Exercise directions: What lines of the material below include the string "einfach"? Copy all of them.
⟨
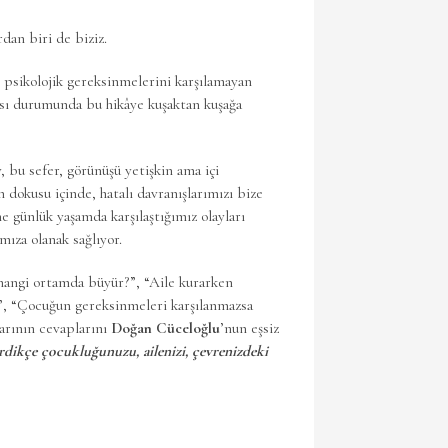
dan biri de biziz.
e psikolojik gereksinmelerini karşılamayan
sı durumunda bu hikâye kuşaktan kuşağa
 bu sefer, görünüşü yetişkin ama içi
n dokusu içinde, hatalı davranışlarımızı bize
e günlük yaşamda karşılaştığımız olayları
ıza olanak sağlıyor.
e hangi ortamda büyür?”, “Aile kurarken
, “Çocuğun gereksinmeleri karşılanmazsa
arının cevaplarını
Doğan Cüceloğlu
’nun eşsiz
rdikçe çocukluğunuzu, ailenizi, çevrenizdeki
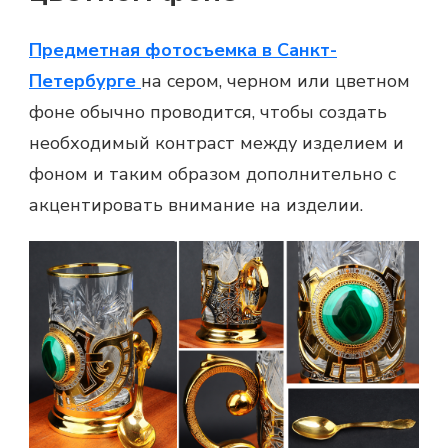
Предметная фотосъемка в Санкт-
Петербурге
на сером, черном или цветном
фоне обычно проводится, чтобы создать
необходимый контраст между изделием и
фоном и таким образом дополнительно с
акцентировать внимание на изделии.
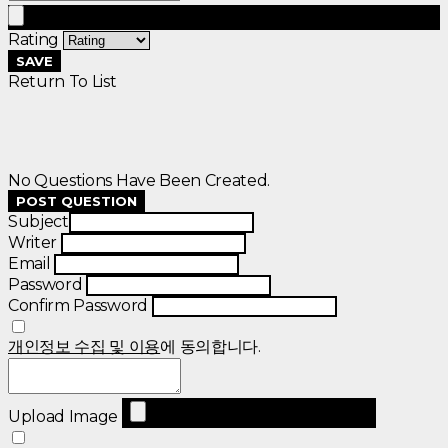
Rating
SAVE
Return To List
No Questions Have Been Created.
POST QUESTION
Subject
Writer
Email
Password
Confirm Password
개인정보 수집 및 이용
에 동의합니다.
Upload Image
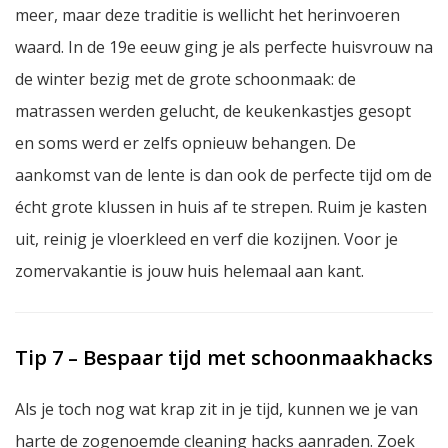
meer, maar deze traditie is wellicht het herinvoeren
waard. In de 19e eeuw ging je als perfecte huisvrouw na
de winter bezig met de grote schoonmaak: de
matrassen werden gelucht, de keukenkastjes gesopt
en soms werd er zelfs opnieuw behangen. De
aankomst van de lente is dan ook de perfecte tijd om de
écht grote klussen in huis af te strepen. Ruim je kasten
uit, reinig je vloerkleed en verf die kozijnen. Voor je
zomervakantie is jouw huis helemaal aan kant.
Tip 7 – Bespaar tijd met schoonmaakhacks
Als je toch nog wat krap zit in je tijd, kunnen we je van
harte de zogenoemde cleaning hacks aanraden. Zoek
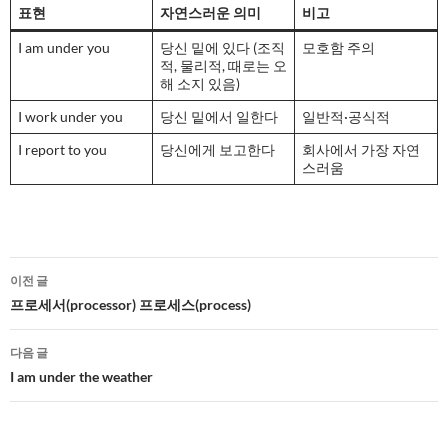
표현
자연스러운 의미
비고
I am under you
당신 밑에 있다 (조직
모호함 주의
적, 물리적, 때로는 오
해 소지 있음)
I work under you
당신 밑에서 일한다
일반적·공식적
I report to you
당신에게 보고한다
회사에서 가장 자연
스러움
글
이전 글
네
프로세서(processor) 프로세스(process)
비
다음 글
게
I am under the weather
이
션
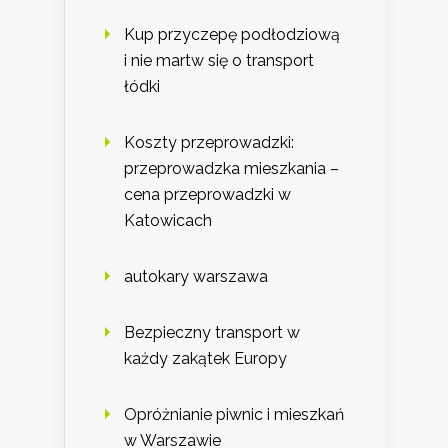
Kup przyczepę podłodziową
i nie martw się o transport
łódki
Koszty przeprowadzki:
przeprowadzka mieszkania –
cena przeprowadzki w
Katowicach
autokary warszawa
Bezpieczny transport w
każdy zakątek Europy
Opróżnianie piwnic i mieszkań
w Warszawie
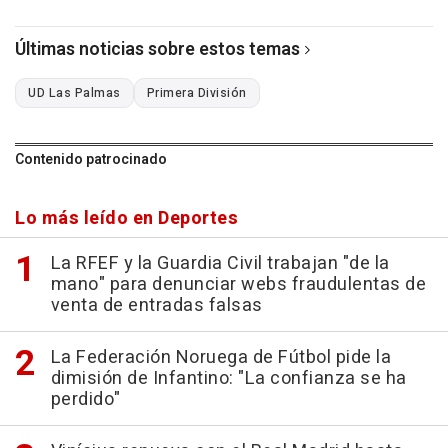
Últimas noticias sobre estos temas
UD Las Palmas
Primera División
Contenido patrocinado
Lo más leído en Deportes
La RFEF y la Guardia Civil trabajan "de la
mano" para denunciar webs fraudulentas de
venta de entradas falsas
La Federación Noruega de Fútbol pide la
dimisión de Infantino: "La confianza se ha
perdido"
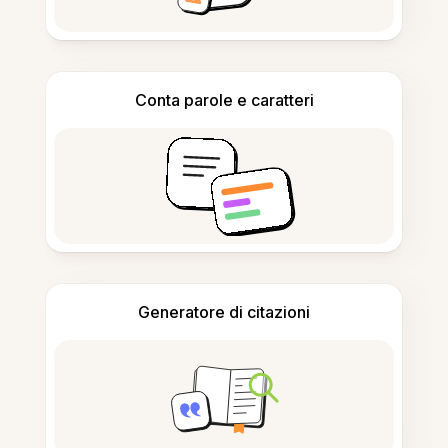
Conta parole e caratteri
Generatore di citazioni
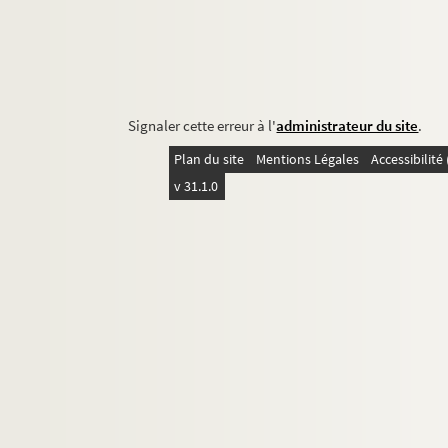
Signaler cette erreur à l'
administrateur du site
.
Plan du site
Mentions Légales
Accessibilit
v 31.1.0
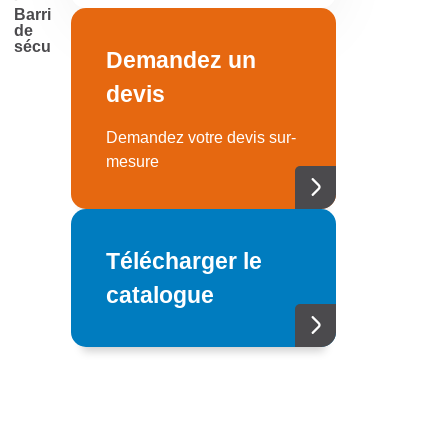
Barrière
de
sécurité
Demandez un
devis
Demandez votre devis sur-
mesure
Télécharger le
catalogue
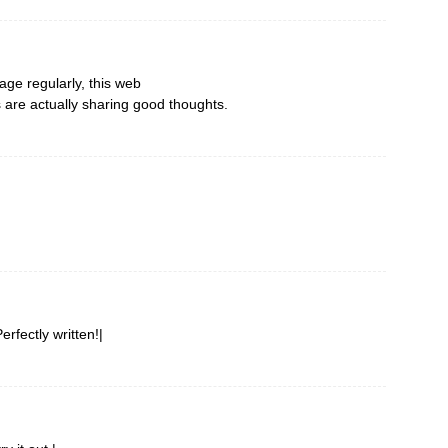
page regularly, this web
s are actually sharing good thoughts.
rfectly written!|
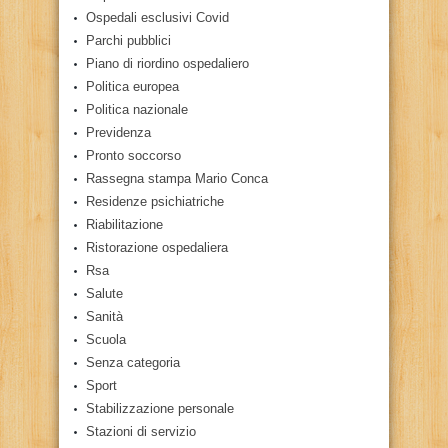
Ospedali esclusivi Covid
Parchi pubblici
Piano di riordino ospedaliero
Politica europea
Politica nazionale
Previdenza
Pronto soccorso
Rassegna stampa Mario Conca
Residenze psichiatriche
Riabilitazione
Ristorazione ospedaliera
Rsa
Salute
Sanità
Scuola
Senza categoria
Sport
Stabilizzazione personale
Stazioni di servizio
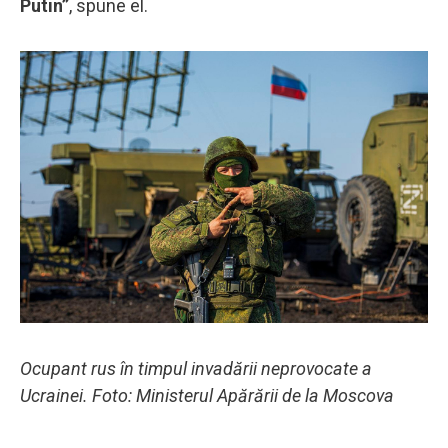
Putin”
, spune el.
Ocupant rus în timpul invadării neprovocate a
Ucrainei. Foto: Ministerul Apărării de la Moscova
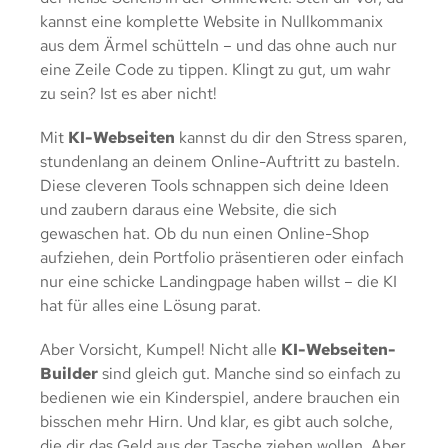
kannst eine komplette Website in Nullkommanix
aus dem Ärmel schütteln – und das ohne auch nur
eine Zeile Code zu tippen. Klingt zu gut, um wahr
zu sein? Ist es aber nicht!
Mit
KI-Webseiten
kannst du dir den Stress sparen,
stundenlang an deinem Online-Auftritt zu basteln.
Diese cleveren Tools schnappen sich deine Ideen
und zaubern daraus eine Website, die sich
gewaschen hat. Ob du nun einen Online-Shop
aufziehen, dein Portfolio präsentieren oder einfach
nur eine schicke Landingpage haben willst – die KI
hat für alles eine Lösung parat.
Aber Vorsicht, Kumpel! Nicht alle
KI-Webseiten-
Builder
sind gleich gut. Manche sind so einfach zu
bedienen wie ein Kinderspiel, andere brauchen ein
bisschen mehr Hirn. Und klar, es gibt auch solche,
die dir das Geld aus der Tasche ziehen wollen. Aber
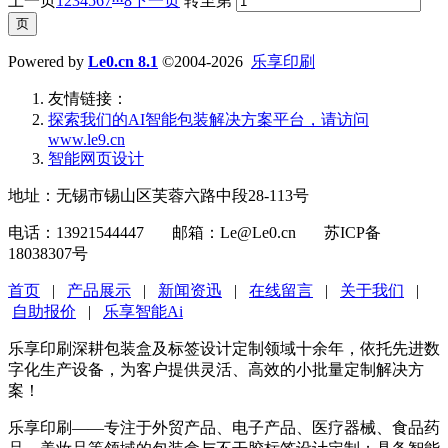
上一页
1
2
3
4
5
6
7
8
下一页
转至第
Powered by
Le0.cn 8.1
©2004-2026
乐享印刷
友情链接：
探索我们的‌AI智能包装解决方案平台‌，请访问
www.le9.cn
智能网页设计
地址：无锡市锡山区芙蓉六路中段28-113号
电话：13921544447 邮箱：Le@Le0.cn 苏ICP备
18038307号
首页
|
产品展示
|
新闻资迅
|
在线留言
|
关于我们
|
自助报价
|
乐享智能Ai
乐享印刷深耕包装盒及标签设计定制领域十余年，依托先进数
字化生产设备，为客户提供灵活、高效的小批量定制解决方
案！
乐享印刷——专注于外贸产品、电子产品、医疗器械、食品药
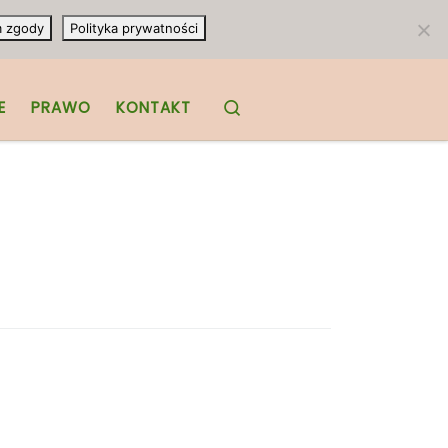
m zgody
Polityka prywatności
Search
E
PRAWO
KONTAKT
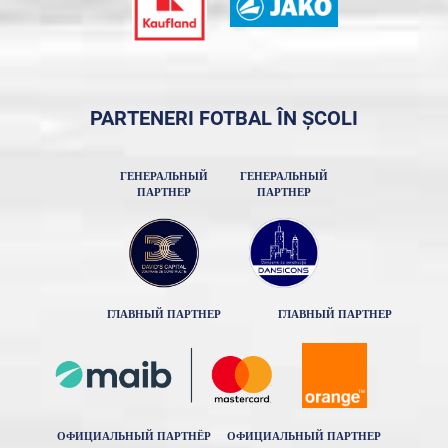
PARTENERI FOTBAL ÎN ȘCOLI
ГЕНЕРАЛЬНЫЙ
ГЕНЕРАЛЬНЫЙ
ПАРТНЕР
ПАРТНЕР
ГЛАВНЫЙ ПАРТНЕР
ГЛАВНЫЙ ПАРТНЕР
ОФИЦИАЛЬНЫЙ ПАРТНЁР
ОФИЦИАЛЬНЫЙ ПАРТНЕР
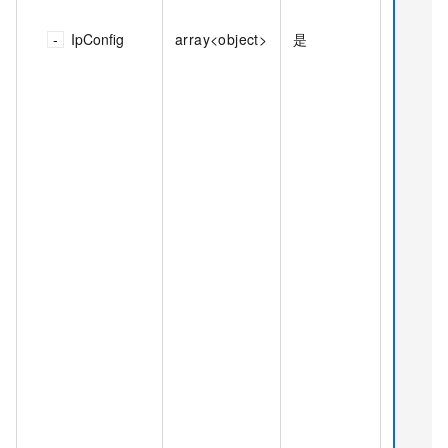
IpConfig
array<object>
是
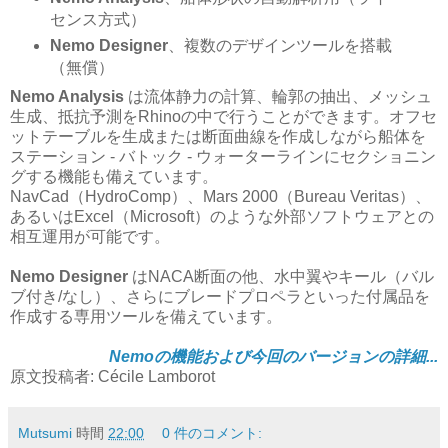
センス方式）
Nemo Designer
、複数のデザインツールを搭載
（無償）
Nemo Analysis
は流体静力の計算、輪郭の抽出、メッシュ
生成、抵抗予測をRhinoの中で行うことができます。オフセ
ットテーブルを生成または断面曲線を作成しながら船体を
ステーション - バトック - ウォーターラインにセクショニン
グする機能も備えています。
NavCad（HydroComp）、Mars 2000（Bureau Veritas）、
あるいはExcel（Microsoft）のような外部ソフトウェアとの
相互運用が可能です。
Nemo Designer
はNACA断面の他、水中翼やキール（バル
ブ付き/なし）、さらにブレードプロペラといった付属品を
作成する専用ツールを備えています。
Nemoの機能および今回のバージョンの詳細...
原文投稿者: Cécile Lamborot
Mutsumi
時間
22:00
0 件のコメント:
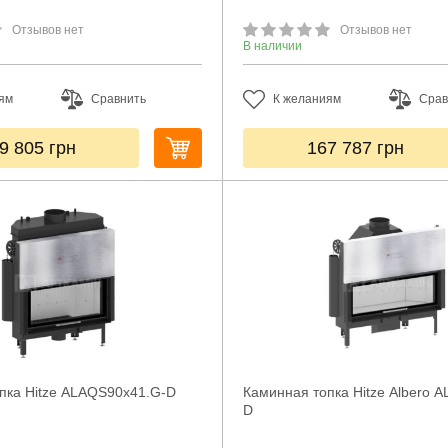
Отзывов нет
Отзывов нет
В наличии
ям
Сравнить
К желаниям
Срав
9 805
грн
167 787
грн
пка Hitze ALAQS90x41.G-D
Каминная топка Hitze Albero 
D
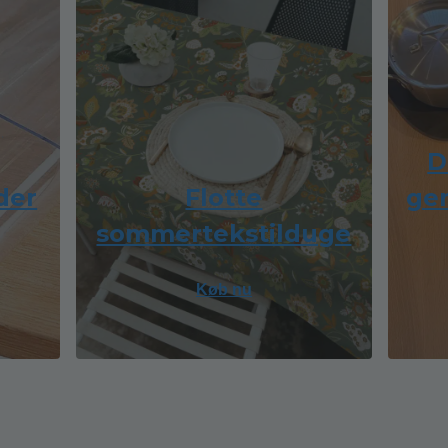
g
D
der
Flotte
gen
sommertekstilduge
Køb nu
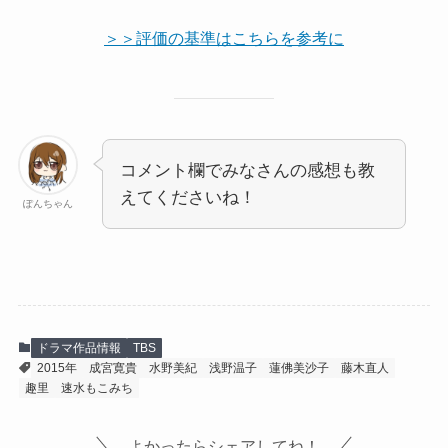
＞＞評価の基準はこちらを参考に
コメント欄でみなさんの感想も教
えてくださいね！
ぽんちゃん
ドラマ作品情報
TBS
2015年
成宮寛貴
水野美紀
浅野温子
蓮佛美沙子
藤木直人
趣里
速水もこみち
よかったらシェアしてね！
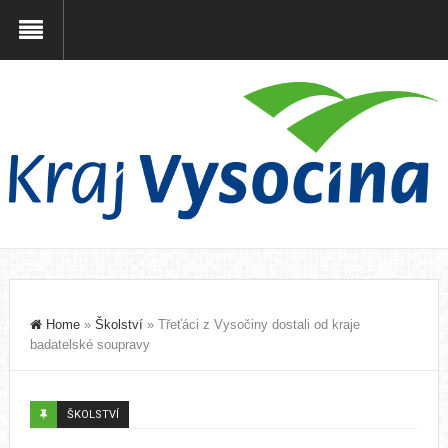
Home
»
Školství
»
Třeťáci z Vysočiny dostali od kraje
badatelské soupravy
ŠKOLSTVÍ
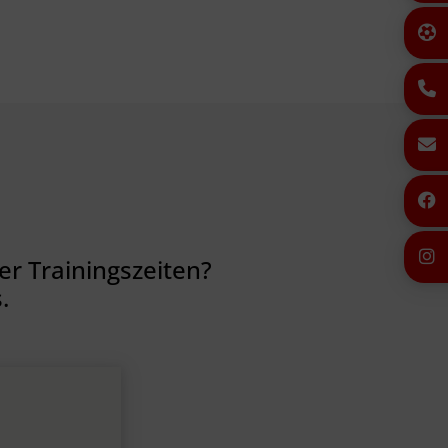
r Trainingszeiten?
.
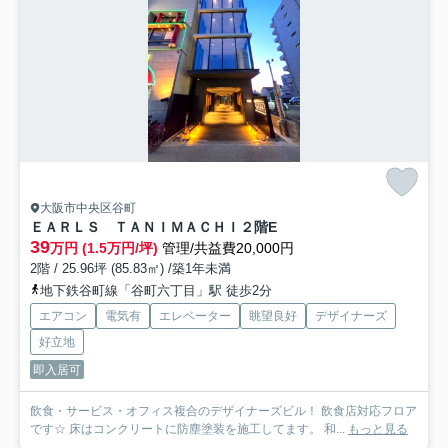
大阪市中央区谷町
ＥＡＲＬＳ ＴＡＮＩＭＡＣＨＩ
２階E
39
万円 (1.5万円/坪)
管理/共益費20,000円
2階 / 25.96坪 (85.83㎡) /築1年未満
地下鉄谷町線「谷町六丁目」駅 徒歩2分
エアコン
電気有
エレベーター
眺望良好
デザイナーズ
好立地
即入居可
飲食・サービス・オフィス複合のデザイナーズビル！ 飲食店対応フロア
です☆ 床はコンクリートに防塵塗装を施工してます。 和...
もっと見る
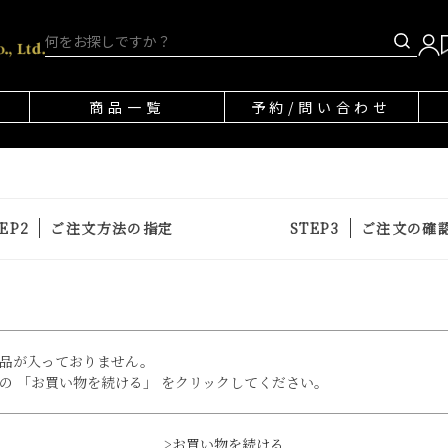
商品一覧
予約/問い合わせ
ご注文方法の指定
ご注文の確
品が入っておりません。
の 「お買い物を続ける」 をクリックしてください。
>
⟩
Response to the exercise:
aufziehen, dein Portfolio präsentieren oder einfach
sind gleich gut. Manche sind so einfach zu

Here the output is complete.